The draft legislation included in the Budget documentation indicates that a “position” of a person or partnership will mean one or more specified properties, obligations or liabilities of the person or partnership, provided that, if it is reasonable to conclude that there is more than one property obligation or liability, each is held in connection with each other. The specified types of properties identified in the proposed legislation include (i) a broad range of actively traded personal property, such as a share in the capital stock of a corporation, an interest in a partnership, an interest in a trust, a commodity, a foreign currency, certain derivative agreements, certain debts, and (ii) an obligation to transfer or return such property to a prior owner or lender, and an interest, or for civil law a right, in such property.
An “offsetting position” under the draft legislation has been defined to include positions held by the holder or persons not dealing at arm’s length with, or affiliated with, the holder (referred to in the draft legislation as a “connected person”) that have the effect of eliminating all or substantially all of the risk of loss and opportunity for gain or profit in respect of the position.
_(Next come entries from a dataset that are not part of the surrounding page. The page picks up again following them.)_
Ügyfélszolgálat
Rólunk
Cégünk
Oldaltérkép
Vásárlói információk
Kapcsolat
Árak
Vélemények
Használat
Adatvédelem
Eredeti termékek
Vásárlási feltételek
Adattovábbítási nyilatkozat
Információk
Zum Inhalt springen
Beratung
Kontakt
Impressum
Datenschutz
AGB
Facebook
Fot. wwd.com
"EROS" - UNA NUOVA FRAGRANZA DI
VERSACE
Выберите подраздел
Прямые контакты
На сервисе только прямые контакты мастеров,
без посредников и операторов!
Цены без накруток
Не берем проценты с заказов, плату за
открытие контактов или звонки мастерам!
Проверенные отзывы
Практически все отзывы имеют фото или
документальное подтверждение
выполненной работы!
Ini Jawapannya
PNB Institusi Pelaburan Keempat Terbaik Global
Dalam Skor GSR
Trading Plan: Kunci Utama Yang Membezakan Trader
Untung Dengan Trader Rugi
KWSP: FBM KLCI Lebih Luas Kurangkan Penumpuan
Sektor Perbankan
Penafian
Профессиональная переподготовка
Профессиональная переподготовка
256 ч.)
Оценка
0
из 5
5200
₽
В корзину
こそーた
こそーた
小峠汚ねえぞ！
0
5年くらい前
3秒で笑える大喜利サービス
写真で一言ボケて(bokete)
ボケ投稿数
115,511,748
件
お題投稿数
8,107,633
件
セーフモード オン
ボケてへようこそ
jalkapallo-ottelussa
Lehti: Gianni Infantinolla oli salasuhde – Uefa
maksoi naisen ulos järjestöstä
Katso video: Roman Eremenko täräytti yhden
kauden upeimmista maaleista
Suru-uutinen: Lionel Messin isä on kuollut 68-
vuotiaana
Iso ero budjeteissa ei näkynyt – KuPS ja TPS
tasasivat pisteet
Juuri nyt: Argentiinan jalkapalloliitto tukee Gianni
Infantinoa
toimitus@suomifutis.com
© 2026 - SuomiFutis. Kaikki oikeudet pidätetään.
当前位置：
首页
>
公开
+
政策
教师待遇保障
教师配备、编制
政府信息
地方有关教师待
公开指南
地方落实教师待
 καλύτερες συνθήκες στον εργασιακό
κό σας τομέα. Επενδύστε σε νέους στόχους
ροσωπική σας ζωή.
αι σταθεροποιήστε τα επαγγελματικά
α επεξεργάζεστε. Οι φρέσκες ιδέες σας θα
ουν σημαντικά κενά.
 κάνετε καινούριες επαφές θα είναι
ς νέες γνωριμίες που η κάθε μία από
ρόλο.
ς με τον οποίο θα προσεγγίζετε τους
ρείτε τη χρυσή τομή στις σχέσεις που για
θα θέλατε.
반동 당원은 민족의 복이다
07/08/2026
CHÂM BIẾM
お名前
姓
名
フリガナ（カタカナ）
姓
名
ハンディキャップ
The legislation contemplates that an offsetting position held by a connected person will only be an “offsetting position” if it can reasonably be considered to have been held with the purpose of eliminating all or substantially all of the risk or opportunity for gain described above.
The above stop-lose rules would generally not apply in respect of:
certain deemed dispositions under the Tax Act;
any position that was a capital property or an obligation or liability on account of capital of the transferor;
a position held by Financial Institutions, mutual fund corporations or mutual fund trusts;
certain types of hedging transactions entered into in the ordinary course of a taxpayer’s business;
a position with respect to which a taxpayer continues to hold the offsetting position throughout a 30-day period that begins on the date of a disposition of the position, provided that the taxpayer and its connected persons do not otherwise engage in a transaction or arrangement that would limit risk of loss or opportunity for gain in connection with the outstanding position; and
a transaction or a series of transactions none of the main purposes of which is to avoid, reduce or defer tax that would otherwise be payable under the Tax Act.
Given the breadth of the above anti-avoidance regime, there is risk that a taxpayer and its connected persons could inadvertently be subject to such stop-loss provisions. In corporate groups where management and decision making is disbursed, it is possible that an entity within the group could enter into a position without realizing that another member of the group entered into an offsetting position. The draft legislation contains certain measures that might limit this risk, including specific carve-outs from the stop-loss rules for certain activities carried out with a business purpose, or if none of the main purposes of a transaction or series of transactions was a deferral or avoidance of tax. In addition, the proposed definition of offsetting position specifically requires that a connected person can reasonably be considered to have held a position with the purpose of eliminating all or substantially all of a taxpayer’s risk of loss and opportunity for gain or profit. It is nonetheless unclear how broadly the provisions will be applied and how comfortable taxpayers will be relying on such exemptions.
The straddle transaction regime will apply in respect of a position, or an offsetting position in respect of the position, that is acquired, entered into, renewed or extended, or becomes owing, by a person or partnership on or after March 22, 2017.